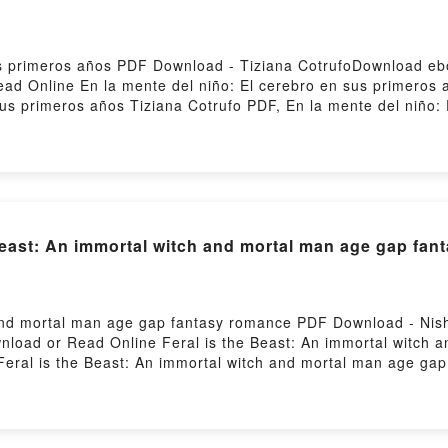
us primeros años PDF Download - Tiziana CotrufoDownload ebo
d Online En la mente del niño: El cerebro en sus primeros
sus primeros años Tiziana Cotrufo PDF, En la mente del niño:
bro en sus primeros años Tiziana Cotrufo Read Online, En la 
 del niño: El cerebro en sus primeros años Tiziana Cotrufo V
 mente del niño: El cerebro en sus primeros años Tiziana Cotr
fo Free DownloadPowered by Firstory Hosting
east: An immortal witch and mortal man age gap fant
 and mortal man age gap fantasy romance PDF Download - Nis
wnload or Read Online Feral is the Beast: An immortal witch
eral is the Beast: An immortal witch and mortal man age gap 
 age gap fantasy romance Nisha J. Tuli Epub, Feral is the B
ne, Feral is the Beast: An immortal witch and mortal man age
witch and mortal man age gap fantasy romance Nisha J. Tuli VK
 Tuli Kindle, Feral is the Beast: An immortal witch and mort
□ □ □
Requirement :: Above are the entries. Quote exactly the lines from the one bearing "d Online En" through the one bearing "witch and mortal man age gap fantasy".

Response box ::
d Online En la mente del niño: El cerebro en sus primeros
sus primeros años Tiziana Cotrufo PDF, En la mente del niño:
bro en sus primeros años Tiziana Cotrufo Read Online, En la 
 del niño: El cerebro en sus primeros años Tiziana Cotrufo V
 mente del niño: El cerebro en sus primeros años Tiziana Cotr
fo Free DownloadPowered by Firstory Hosting
east: An immortal witch and mortal man age gap fant
 and mortal man age gap fantasy romance PDF Download - Nis
wnload or Read Online Feral is the Beast: An immortal witch
eral is the Beast: An immortal witch and mortal man age gap 
 age gap fantasy romance Nisha J. Tuli Epub, Feral is the B
ne, Feral is the Beast: An immortal witch and mortal man age
witch and mortal man age gap fantasy romance Nisha J. Tuli VK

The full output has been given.